Lexer

Tokenizer: splits raw input into a token stream for the parser.

Header of the lexer module.

Author

jguillem

Defines

TOK(node)

Convenience accessor: get t_token* from a t_list node.

Enums

enum t_token_type

Token types for the shell’s lexer.

These types represent the different kinds of tokens that can be identified in the shell’s input. They include words, operators, and special tokens like EOF and errors.

Values:

enumerator TOK_WORD

A word token ex: “ls” or “echo”

enumerator TOK_PIPE

A pipe token ex: “|”

enumerator TOK_AND

A logical AND token ex: “&&”

enumerator TOK_OR

A logical OR token ex: “||”

enumerator TOK_SEMICOLON

A semicolon token ex: “;”

enumerator TOK_AMPERSAND

An ampersand token ex: “&”

enumerator TOK_NEWLINE

A newline token (end of command)

enumerator TOK_REDIR_IN

A redirect input token ex: “<”

enumerator TOK_REDIR_OUT

A redirect output token ex: “>”

enumerator TOK_REDIR_APPEND

A redirect append token ex: “>>”

enumerator TOK_HEREDOC

A heredoc token ex: “<<”

enumerator TOK_HEREDOC_STRIP
enumerator TOK_REDIR_DUP_IN

A heredoc without leading tab ex : “<<-” A duplicate redirect input token ex: “<&”

enumerator TOK_REDIR_DUP_OUT

A duplicate redirect output token ex: “>&”

enumerator TOK_LPAREN

A left parenthesis token ex: “(”

enumerator TOK_RPAREN

A right parenthesis token ex: “)”

enumerator TOK_EOF

An end-of-file token

enumerator TOK_ERROR

An error token (invalid syntax)

Functions

t_list *lexer_tokenize(const char *input)

Tokenize an input string into a list of tokens.

This function takes a string as input and breaks it down into individual tokens based on the shell’s syntax rules.

Tokenize an input string into a list of tokens.

skip spaces and recognize the type of token before adding it in the list. The memory is allocated and the list must be freed.

Parameters:
  • input – The input string to tokenize.

  • input – The string input from readline

Returns:

A pointer to a t_list containing the parsed tokens, or NULL on error.

Returns:

t_list* with t_token* as content

int lexer_check_quotes(const char *input, char *unclosed_quote)

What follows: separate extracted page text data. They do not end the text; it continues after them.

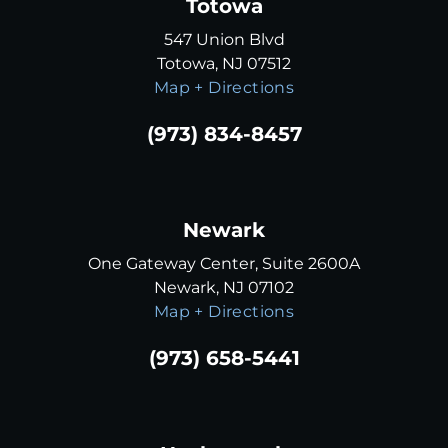
Totowa
547 Union Blvd
Totowa, NJ 07512
Map + Directions
(973) 834-8457
Newark
One Gateway Center, Suite 2600A
Newark, NJ 07102
Map + Directions
(973) 658-5441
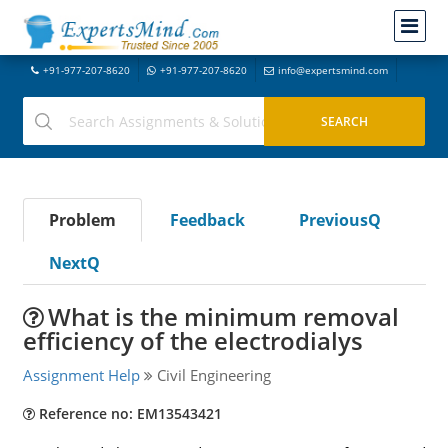
+91-977-207-8620
+91-977-207-8620
info@expertsmind.com
Problem
Feedback
PreviousQ
NextQ
What is the minimum removal
efficiency of the electrodialys
Assignment Help
Civil Engineering
Reference no: EM13543421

Check for unclosed quotes.

Sets *unclosed_quote to the quote char (’'’, ‘”’) or 0 if balanced.

Parameters:
  • input – The input string to check.

  • unclosed_quote – A pointer to a char where the unclosed quote will be stored.

Returns:

1 if an open quote is found, 0 if balanced.

void lexer_free_tokens(t_list *tokens)

Free an entire token list (tokens + strings + nodes).

This function frees all memory associated with a list of tokens.

Parameters:

tokens – The list of tokens to free.

t_list *token_new(t_token_type type, char *value, int io_number)

Token helpers (used by lexer internally and by tests)

These functions are used to create and free tokens, check for operators, and read operators and words from the input string. They are also used by the unit tests to verify the correctness of the lexer implementation.

Parameters:
  • type – The type of the token to create.

  • value – The raw string value of the token (with quotes preserved).

  • io_number – The file descriptor number for redirection tokens (set to -1 if not applicable).

Returns:

A new t_list node containing the created token, or NULL on allocation failure.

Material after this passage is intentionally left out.